Internet Censorship and Control


The Internet is and has always been a space where participants battle for control. The two core protocols that define the Internet – TCP and IP – are both designed to allow separate networks to connect to each other easily, so that networks that differ not only in hardware implementation (wired vs. satellite vs. radio networks) but also in their politics of control (consumer vs. research vs. military networks) can interoperate easily. It is a feature of the Internet, not a bug, that China – with its extensive, explicit censorship infrastructure – can interact with the rest of the Internet.

I’m proud to announce today the release of an open access collection of five peer reviewed papers on the topic of Internet Censorship and Control. These papers appear in the May issue of the IEEE Internet Computer magazine, but today we also make them available as an open access collection. The collection was edited by Steven Murdoch and me.

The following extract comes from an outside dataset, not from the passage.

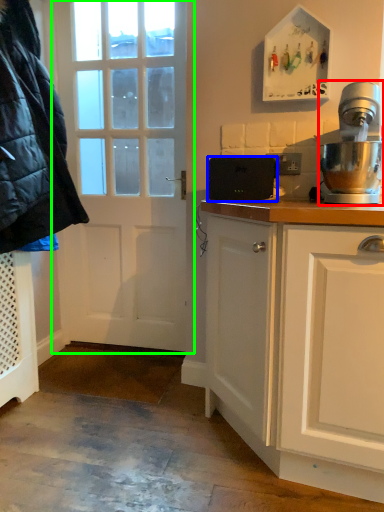 Question: Considering the real-world distances, which object is closest to home appliance (highlighted by a red box)? appliance (highlighted by a blue box) or door (highlighted by a green box).

Choices:
 (A) appliance
 (B) door

Answer: (A)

The topics of the papers include a broad look at information controls, censorship of microblogs in China, new modes of online censorship, the balance of power in Internet governance, and control in the certificate authority model. These papers make it clear that there is no global consensus on what mechanisms of control are best suited for managing conflicts on the Internet, just as there is none for other fields of human endeavour. That said, there is optimism that with vigilance and continuing efforts to maintain transparency the Internet can stay as a force for increasing freedom than a tool for more efficient repression.

Our Circumvention Research Does Not Support SOPA


Daniel Castro of The Information Technology & Innovation Fund recently published a paper supporting the Stop Online Privacy Act (SOPA) currently being debated in congress. In that report, he claims that research performed by us supports the domain name system (DNS) filtering mechanisms mandated by SOPA. This claim is a distortion of our work. We disagree with the use of our study to make the point that DNS-based Internet filtering works and that we should therefore use it as a means of stopping websites from distributing copyrighted content. The data we collected answer a completely different set of questions in a completely different context.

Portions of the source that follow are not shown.